#### [Assignment]
Repeat precisely the span of lines below that opens with the line containing "Accessibility (63, 1808)" and closes with the line containing "1300 722 868 (144, 2200)", both included.
━━ Data for processing
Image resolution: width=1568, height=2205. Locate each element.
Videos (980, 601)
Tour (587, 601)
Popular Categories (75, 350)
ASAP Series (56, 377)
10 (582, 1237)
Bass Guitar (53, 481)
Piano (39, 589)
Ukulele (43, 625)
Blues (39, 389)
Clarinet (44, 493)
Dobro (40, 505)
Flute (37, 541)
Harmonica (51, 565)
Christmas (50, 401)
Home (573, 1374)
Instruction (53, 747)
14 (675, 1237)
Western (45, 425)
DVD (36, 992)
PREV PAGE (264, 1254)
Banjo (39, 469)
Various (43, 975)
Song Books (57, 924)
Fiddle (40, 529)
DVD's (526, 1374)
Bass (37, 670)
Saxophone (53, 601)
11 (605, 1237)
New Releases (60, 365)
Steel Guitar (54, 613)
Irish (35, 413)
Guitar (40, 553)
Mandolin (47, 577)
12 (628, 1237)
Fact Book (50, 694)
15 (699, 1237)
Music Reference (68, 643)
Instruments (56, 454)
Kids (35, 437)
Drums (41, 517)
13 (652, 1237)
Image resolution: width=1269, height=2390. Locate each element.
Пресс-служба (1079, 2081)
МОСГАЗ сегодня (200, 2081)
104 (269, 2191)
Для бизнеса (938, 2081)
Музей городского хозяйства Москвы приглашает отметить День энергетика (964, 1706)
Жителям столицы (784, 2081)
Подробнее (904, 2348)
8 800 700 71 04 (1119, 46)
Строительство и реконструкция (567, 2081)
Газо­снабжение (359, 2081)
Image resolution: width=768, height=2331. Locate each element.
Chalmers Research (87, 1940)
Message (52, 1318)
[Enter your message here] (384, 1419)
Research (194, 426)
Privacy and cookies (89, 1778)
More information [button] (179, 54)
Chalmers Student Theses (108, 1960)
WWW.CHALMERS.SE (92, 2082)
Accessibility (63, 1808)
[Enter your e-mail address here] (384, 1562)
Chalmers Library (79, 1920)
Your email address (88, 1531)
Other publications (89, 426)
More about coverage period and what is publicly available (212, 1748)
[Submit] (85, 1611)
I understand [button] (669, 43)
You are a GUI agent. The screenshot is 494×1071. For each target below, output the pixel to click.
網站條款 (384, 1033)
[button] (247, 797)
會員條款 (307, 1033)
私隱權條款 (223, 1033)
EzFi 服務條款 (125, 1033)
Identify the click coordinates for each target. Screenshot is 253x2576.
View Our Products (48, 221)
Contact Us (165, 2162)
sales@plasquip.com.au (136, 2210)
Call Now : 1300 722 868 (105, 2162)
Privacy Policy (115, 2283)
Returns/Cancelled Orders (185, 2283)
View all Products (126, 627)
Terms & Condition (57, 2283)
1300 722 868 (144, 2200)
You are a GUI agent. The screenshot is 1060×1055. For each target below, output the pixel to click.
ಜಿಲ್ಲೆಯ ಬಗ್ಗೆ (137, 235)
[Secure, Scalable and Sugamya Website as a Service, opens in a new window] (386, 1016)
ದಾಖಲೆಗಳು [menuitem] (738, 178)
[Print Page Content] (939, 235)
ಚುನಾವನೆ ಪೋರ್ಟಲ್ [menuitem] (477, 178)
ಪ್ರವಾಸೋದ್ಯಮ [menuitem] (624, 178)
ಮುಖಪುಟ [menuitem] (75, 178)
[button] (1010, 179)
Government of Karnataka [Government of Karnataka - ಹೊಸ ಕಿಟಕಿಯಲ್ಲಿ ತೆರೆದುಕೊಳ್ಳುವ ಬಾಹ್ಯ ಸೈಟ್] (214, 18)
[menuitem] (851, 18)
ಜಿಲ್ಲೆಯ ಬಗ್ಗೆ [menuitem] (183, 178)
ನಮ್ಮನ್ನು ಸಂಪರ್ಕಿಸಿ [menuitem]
━━━━
#### [Task response]
Accessibility (63, 1808)
[Enter your e-mail address here] (384, 1562)
Chalmers Library (79, 1920)
Your email address (88, 1531)
Other publications (89, 426)
More about coverage period and what is publicly available (212, 1748)
[Submit] (85, 1611)
I understand [button] (669, 43)
You are a GUI agent. The screenshot is 494×1071. For each target below, output the pixel to click.
網站條款 (384, 1033)
[button] (247, 797)
會員條款 (307, 1033)
私隱權條款 (223, 1033)
EzFi 服務條款 (125, 1033)
Identify the click coordinates for each target. Screenshot is 253x2576.
View Our Products (48, 221)
Contact Us (165, 2162)
sales@plasquip.com.au (136, 2210)
Call Now : 1300 722 868 (105, 2162)
Privacy Policy (115, 2283)
Returns/Cancelled Orders (185, 2283)
View all Products (126, 627)
Terms & Condition (57, 2283)
1300 722 868 (144, 2200)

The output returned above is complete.